I forgot to put love on my list of wants. I want to find love and settle down as well as study, travel and have my own house. Love is the key to my ultimate happiness and it's hard being single right now but it's for the best. I have to be strong and independent and make sure I'm ready for the next one, the right one. Holly and I have been messaging and she said it's just a bit of panic and that I don't have to go on the day I thought I would so I have time to decide what to do. She said I can always move to Melbourne if Sydney doesn't work out. I think Sydney will work out though. It's a better city in my eyes and making it there would be greater than doing the same in Melbourne. It wouldn't feel as great in Melbourne. I don't like the city and it would feel like I'm following everyone else. It's a standard thing moving to Melbourne, no offence to my lovely friends who are living there or going to live there. It's just not for me. I believe I could make it work in Sydney. It's just sad that I might not get into the Uni there. There's still time.

Wednesday, 14 July 2010

Lunch with Jeremy

I had lunch with Jeremy today. It was nice, not awkward at all, although sometimes we had some gaps in the conversations. Overall I enjoyed myself. It's weird because I don't like him how I used to when we were together 6-7 years ago but it's nice having him as a friend. It's also weird because our lives are so different now and coming back together for this lunch made me realise that we're both a lot different from the people we were when we went out. It'd be so crazy if we were a couple again just because of the differences. That would never happen though but it's interesting to think about.

After lunch with Jeremy I went shopping. I bought the "Merlotte's Bar and Grill" t-shirt from True Blood, some $5 books, another book in Big W, a DVD [Remember Me with Robert Pattinson] and a skin-coloured bra to go under white tops. It felt good shopping again. I've been doing most of my shopping online of late so it was nice to go out there and get stuff. I also received some things in the mail. A DVD [I'm Reed Fish] and some things for my covered buttons. It's been a day for shopping! I'm waiting for a few more things in the mail too. 2 t-shirts from Threadless and another DVD [The Good Guy].

Wednesday, 26 May 2010

Breakthrough

In early January I found out that my College boyfriend of a year was moving to Melbourne so I wrote him an email through Facebook about it. We had recently caught up at a party [The Vegas Party] and had a long chat. It was nice. I was drunk so I don't remember all of it unfortunatly but we had a nice chat.
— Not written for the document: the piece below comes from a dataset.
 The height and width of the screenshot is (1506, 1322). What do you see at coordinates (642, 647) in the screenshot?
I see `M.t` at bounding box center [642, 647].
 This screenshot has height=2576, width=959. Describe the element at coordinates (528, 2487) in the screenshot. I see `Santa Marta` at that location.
So I asked him about moving to Melbourne and he didn't write back for ages and when he did he said he realised he didn't reply. I told him about Yorick and all of my plans and he was really nice about it. The last part was the best. He said:

"I'm glad you're keen for a hot choc. You had every right to be bitter. I treated you completely unfairly and I can't apologise enough. I still feel guilty about the whole thing every time I see you. Things have been a bit weird between us for a while and we haven't really talked. I should have broken the silence earlier"
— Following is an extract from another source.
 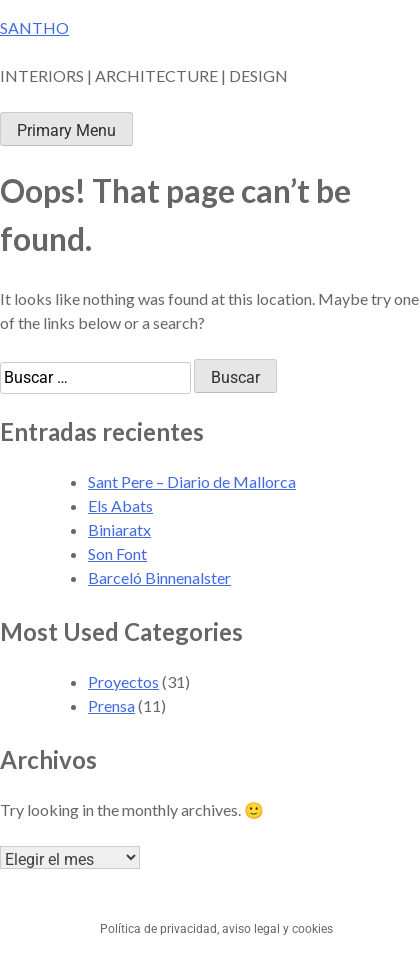 I want to click on Barceló Binnenalster, so click(x=159, y=577).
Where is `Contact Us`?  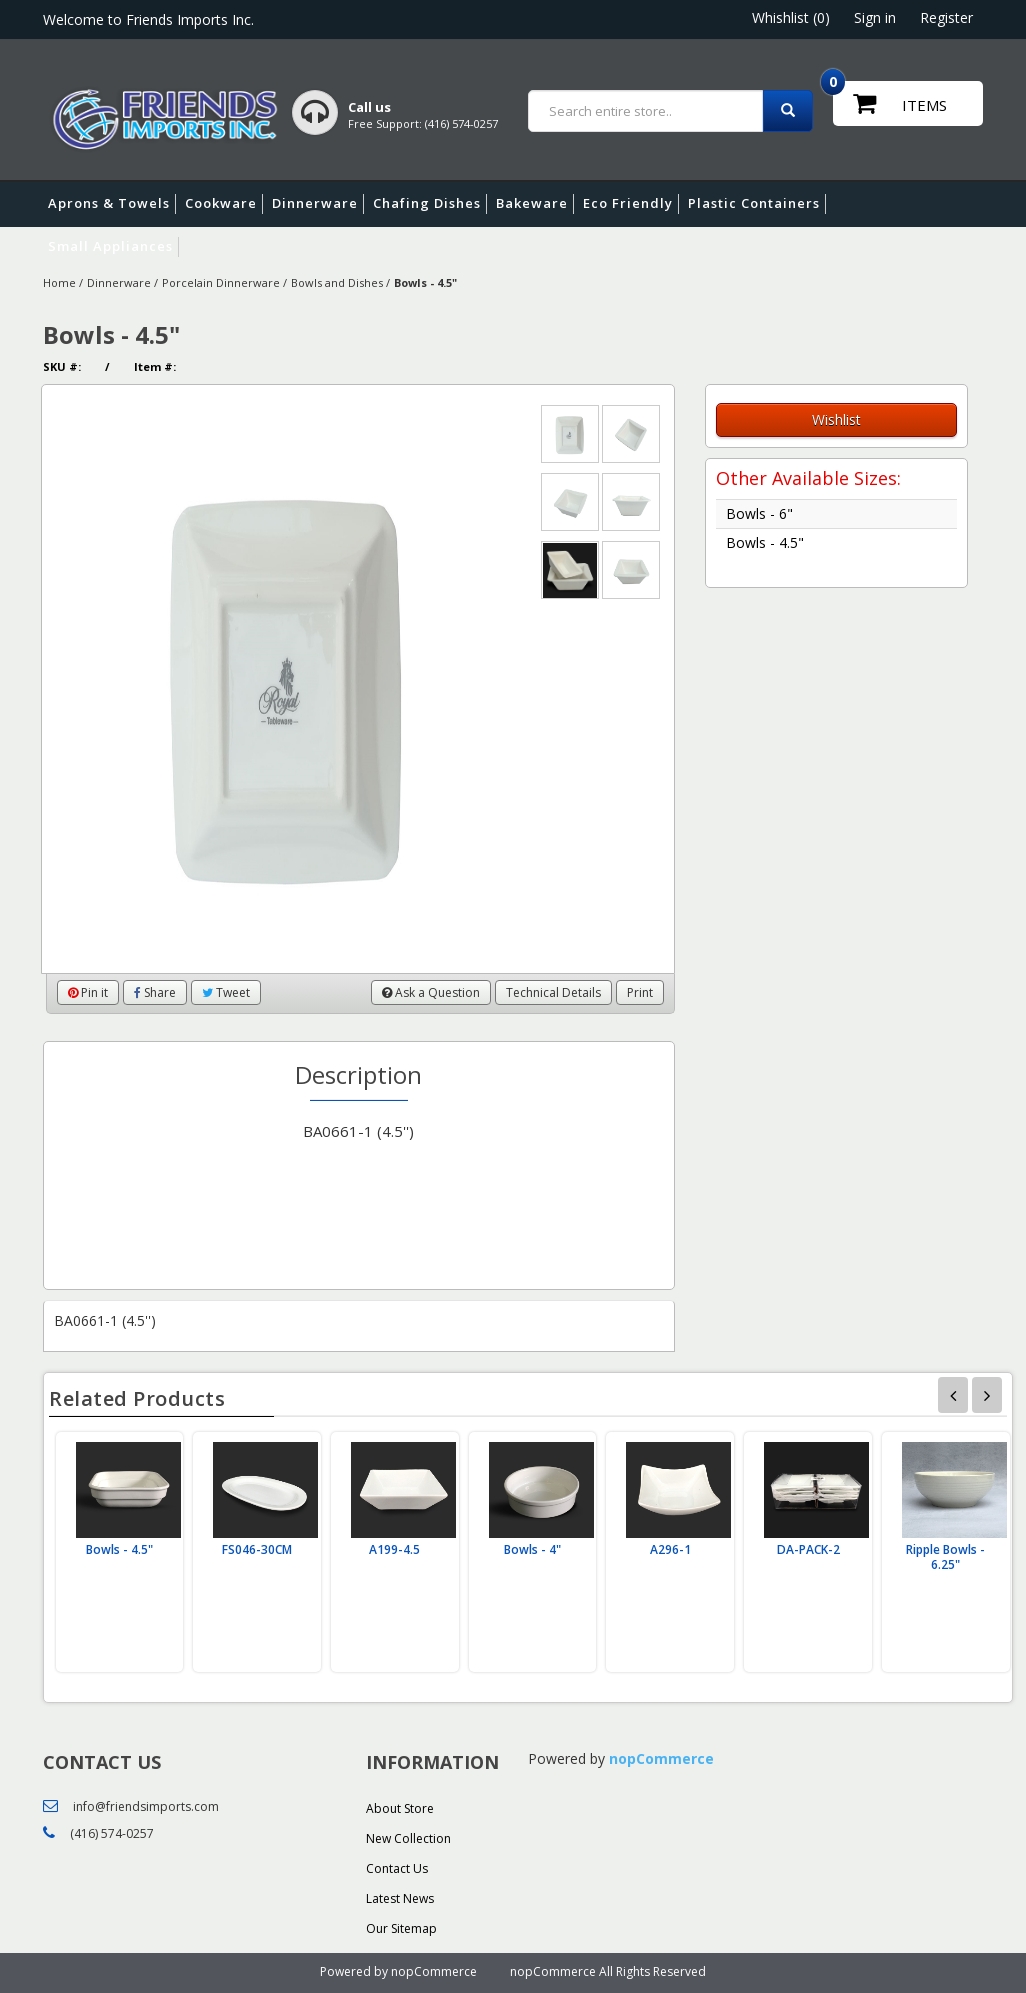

Reading that made me so happy. We had a bad break-up and he flaunted other girls in my face. I think that was his attempt to try and help me get over it. It didn't help but boys can be pretty stupid, as I have re-learned with Yorick. I didn't know how Jeremy felt and it's nice to know he felt bad about it. I'm not the only one. I know it'll be weird when we catch up, still awkward, but it'll be good for us. It's been 6 years since we were together and I was bitter for so long and I'm glad I've let that go. Hopefully we can make a friendship now.

It's nice that I have this new friendship with Jeremy to keep me distracted. It's nice remembering that I'm over him and that things can be normal again. With Yorick, we are saying we're friends but we're not the kind of friends I want to be. I want it to be the same between us before we broke up, because that's what we were acting like, but he's making it hard. It'll smooth out I'm sure.

I really want to start making earrings. I want to feel like I'm starting something new for myself, not waiting for that day to come. I need to order the parts and get started. I have all of these wonderful plans but I want to put them into action.